Alan Sepinwall from The Star-Ledger wrote, "It feels like this season has finally taken a turn for the better, with 'Stand By Me' being the first episode since very early in the season that I liked pretty much unreservedly." He added, "Izzie's illness is now being taken seriously by the show and its characters, and I liked seeing Cristina Yang (Sandra Oh) struggle to keep the secret, almost to the point of messing up her first solo surgery. Justin Chambers (Alex Karev) and Chandra Wilson (Miranda Bailey) did a great job acting with their eyes when Cristina spilled the beans in the operating room."

Sepinwall went on to praise Derek's storyline, stating, "Derek's story was perhaps the strongest part of the episode, as his sense of helplessness slowly engulfed first Callie Torres (Sara Ramirez), then Owen Hunt (Kevin McKidd), characters we've rarely seen spend much time together before. That, in turn, led to the Chief Richard Webber coming in for an emotional confrontation, which has always been one of James Pickens Jr.'s specialties, and gave Meredith Grey (Ellen Pompeo) the opportunity to make a very mature and well-phrased argument for why he needs to return to work." He also gave a positive review of the interns' story arc, stating, "The interns were better utilized here than at any point to date."

BuddyTV praised the performances of Oh and Heigl, writing, "Cristina finds Izzie sitting outside in the rain. She tells her that she has informed Bailey and Alex. She emotionally pleads with Izzie to fight. Oh and Heigl both had me bawling like a baby." The review continued, "As Meredith voiceovers about mortality and borrowed time, and whether it's worthwhile to make friends when everyone dies, Izzie's friends gather around her and help her into a hospital bed. Derek decides he wants to be a surgeon again and begins examining Izzie's brain scans. I had to grab a tissue—there's something in my eye." The site also praised the development of Mark Sloan (Eric Dane) and Lexie Grey (Chyler Leigh), saying, "They are beautiful, just like orchids, and they can adapt to a hostile environment."

CinemaBlend commented, "This week’s episode was packed with drama. Cristina gets her first solo surgery, and everyone finally learns that Izzie has cancer. Derek, after almost dragging Seattle Grace into his depression, may finally be snapping out of it." The review praised the closing sequence, adding, "As the show closes, the group checks Izzie into the hospital and starts running tests, while Derek examines Izzie's brain scan results. Chambers (who plays Karev) pulls off some subtle, nuanced acting as Alex helps Izzie, appearing in control until you look at his eyes and see that he’s absolutely terrified."

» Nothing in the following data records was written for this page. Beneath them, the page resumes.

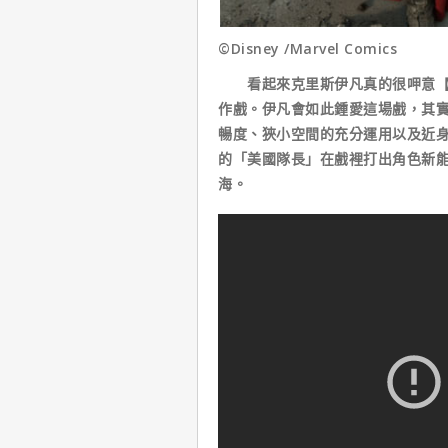
©Disney /Marvel Comics
看起來克里斯伊凡真的很呷意【美
作戲。伊凡會如此鍾愛這場戲，其
暢度、狹小空間的充分運用以及近
的「美國隊長」在戲裡打出角色新能
海。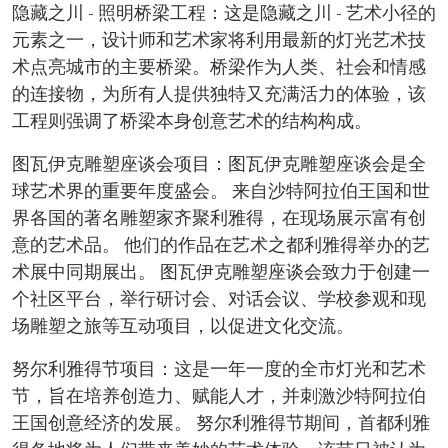
隐藏之川 - 照明桥梁工程：这是隐藏之川 - 艺术小径的
元素之一，设计师和艺术家将利用最新的灯光艺术技
术点亮城市的主要桥梁。桥梁作为人类、社会和情感
的连接物，为所有人提供独特又充满活力的体验，该
工程则强调了桥梁本身创意艺术的结构构成。
图瓦伊克雕塑座谈会项目：图瓦伊克雕塑座谈会是全
球艺术界的重要年度盛会。 来自沙特阿拉伯王国和世
界各国的著名雕塑家齐聚利雅得，在现场展示富有创
意的艺术品。 他们的作品在艺术之都利雅得举办的艺
术展中同期展出。 图瓦伊克雕塑座谈会致力于创建一
个社区平台，举行研讨会、对话会议、学校参观和现
场雕塑之旅等互动项目，以促进文化交流。
努尔利雅得节项目：这是一年一度的全市灯光和艺术
节，旨在培养创造力、赋能人才，并刺激沙特阿拉伯
王国创意经济的发展。 努尔利雅得节期间，首都利雅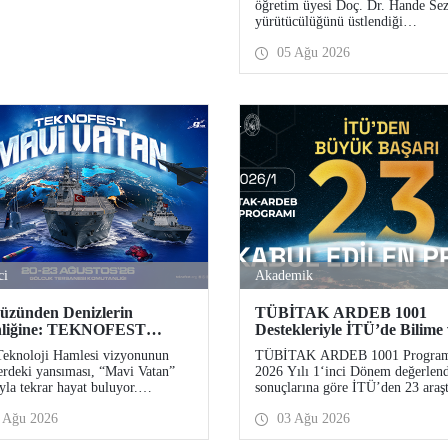
öğretim üyesi Doç. Dr. Hande Sez
Desteği
yürütücülüğünü üstlendiği
“Sürdürülebilir Pamuk ve Polyest
05 Ağu 2026
Esaslı Tekstil Ürünlerinde Kullan
Koşullarına Bağlı Mikrolif Salımı
Aşınma, UV Maruziyeti ve Yıka
Döngülerinin Bütünsel Analizi ve
Azaltım Stratejilerinin Geliştirilm
başlıklı proje, TÜBİTAK 2515 
Aksiyon Üyeleri Ar-Ge Destek
Programı kapsamında desteklenm
hak kazandı.
ci
Akademik
üzünden Denizlerin
TÜBİTAK ARDEB 1001
nliğine: TEKNOFEST
Destekleriyle İTÜ’de Bilime
den “Mavi Vatan”da!
Geleceğe Yön Veren Başarı
Teknoloji Hamlesi vizyonunun
TÜBİTAK ARDEB 1001 Progra
erdeki yansıması, “Mavi Vatan”
2026 Yılı 1‘inci Dönem değerlen
yla tekrar hayat buluyor.
sonuçlarına göre İTÜ’den 23 araş
FEST 2026 kapsamında 20-23
projesi destek almaya hak kazandı
 Ağu 2026
03 Ağu 2026
s tarihlerinde Gölcük Tersanesi
nlığı’nda düzenlenecek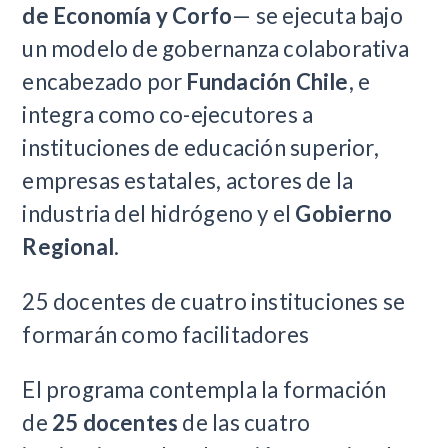
de Economía y Corfo
— se ejecuta bajo
un modelo de gobernanza colaborativa
encabezado por
Fundación Chile
, e
integra como co-ejecutores a
instituciones de educación superior,
empresas estatales, actores de la
industria del hidrógeno y el
Gobierno
Regional
.
25 docentes de cuatro instituciones se
formarán como facilitadores
El programa contempla la formación
de
25 docentes
de las cuatro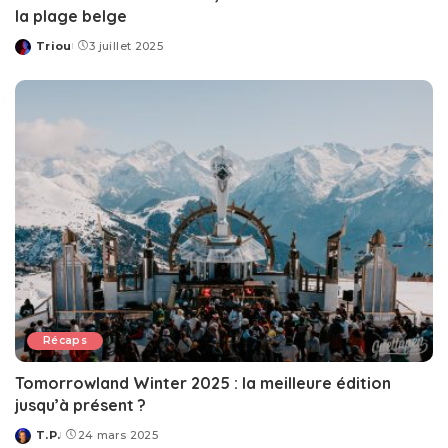
la plage belge
Triou
3 juillet 2025
Posted
by
Récaps
Tomorrowland Winter 2025 : la meilleure édition
jusqu’à présent ?
T.P.
24 mars 2025
Posted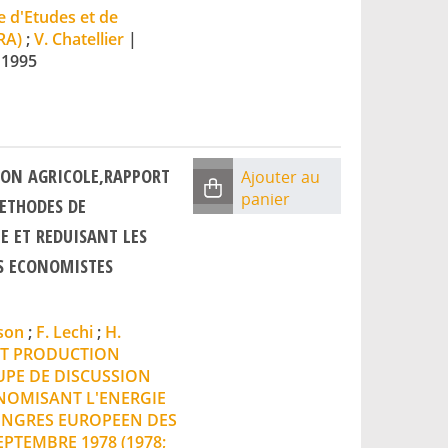
 d'Etudes et de
RA)
;
V. Chatellier
|
|
1995
ION AGRICOLE,RAPPORT
Ajouter au
panier
METHODES DE
 ET REDUISANT LES
S ECONOMISTES
lson
;
F. Lechi
;
H.
ET PRODUCTION
UPE DE DISCUSSION
NOMISANT L'ENERGIE
CONGRES EUROPEEN DES
PTEMBRE 1978 (1978;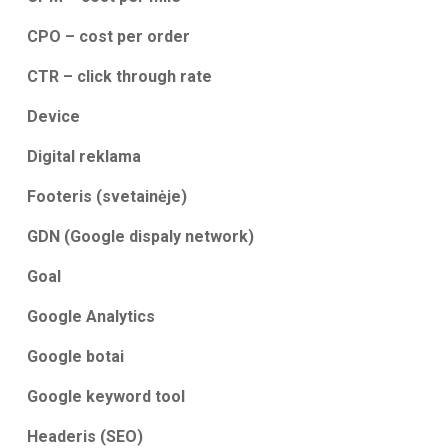
CPO – cost per order
CTR – click through rate
Device
Digital reklama
Footeris (svetainėje)
GDN (Google dispaly network)
Goal
Google Analytics
Google botai
Google keyword tool
Headeris (SEO)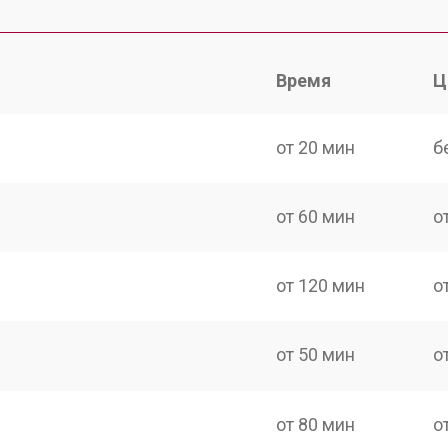
Время
Ц
от 20 мин
б
от 60 мин
о
от 120 мин
о
от 50 мин
о
от 80 мин
о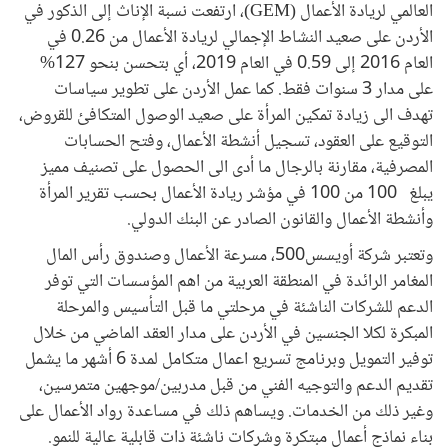
العالمي لريادة الأعمال (GEM)، ارتفعت نسبة الإناث إلى الذكور في
الأردن على صعيد النشاط الإجمالي لريادة الأعمال من 0.26 في
العام 2016 إلى 0.59 في العام 2019، أي بتحسن بنحو 127%
على مدار 3 سنوات فقط. كما عمل الأردن على تطوير سياسات
تهدف الى زيادة تمكين المرأة على صعيد الوصول المتكافئ للقروض،
التوقيع على العقود، تسجيل أنشطة الأعمال، وفتح الحسابات
المصرفية، مقارنة بالرجال ما أدى الى الحصول على تصنيف مميز
يبلغ 100 من 100 في مؤشر ريادة الأعمال بحسب تقرير المرأة
وأنشطة الأعمال والقانون الصادر عن البنك الدولي.
وتعتبر شركة أويسس500، مسرعة الأعمال وصندوق رأس المال
المغامر الرائدة في المنطقة العربية من اهم المؤسسات التي توفر
الدعم للشركات الناشئة في مرحلتي ما قبل التأسيس والمرحلة
المبكرة لكلا الجنسين في الأردن على مدار العقد الماضي من خلال
توفير التمويل وبرنامج تسريع اعمال متكامل لمدة 6 أشهر ما يشمل
تقديم الدعم والتوجيه الفني من قبل مدربين/موجهين متمرسين،
وغير ذلك من الخدمات. ويساهم ذلك في مساعدة رواد الأعمال على
بناء نماذج أعمال مبتكرة وشركات ناشئة ذات قابلية عالية للنمو.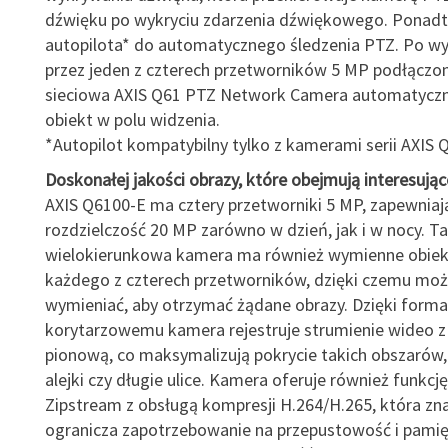
dźwięku po wykryciu zdarzenia dźwiękowego. Ponadt
autopilota* do automatycznego śledzenia PTZ. Po wy
przez jeden z czterech przetworników 5 MP podłączo
sieciowa AXIS Q61 PTZ Network Camera automatyczni
obiekt w polu widzenia.
*Autopilot kompatybilny tylko z kamerami serii AXIS 
Doskonałej jakości obrazy, które obejmują interesując
AXIS Q6100-E ma cztery przetworniki 5 MP, zapewniaj
rozdzielczość 20 MP zarówno w dzień, jak i w nocy. Ta
wielokierunkowa kamera ma również wymienne obie
każdego z czterech przetworników, dzięki czemu moż
wymieniać, aby otrzymać żądane obrazy. Dzięki form
korytarzowemu kamera rejestruje strumienie wideo z 
pionową, co maksymalizują pokrycie takich obszarów, 
alejki czy długie ulice. Kamera oferuje również funkcję
Zipstream z obsługą kompresji H.264/H.265, która zn
ogranicza zapotrzebowanie na przepustowość i pam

PopSugar gave the episode a positive review, saying, "Izzie deals with her diagnosis, and Derek remains in the woods, unable to face the hospital after his last mistake took a life. I loved how this episode brought the characters together, in botched but earnest attempts to support each other. That final scene with Izzie in the hospital gown, surrounded by her friends, is classic Grey's." The review also praised the Meredith and George O'Malley (T. R. Knight) story arc, adding, "Meredith and George's plotline with the interns cracked me up, both for the way it mirrored the larger stories and for the fact that maybe, just maybe, they realize how ridiculous they looked when they were sex-crazed, angsty interns themselves."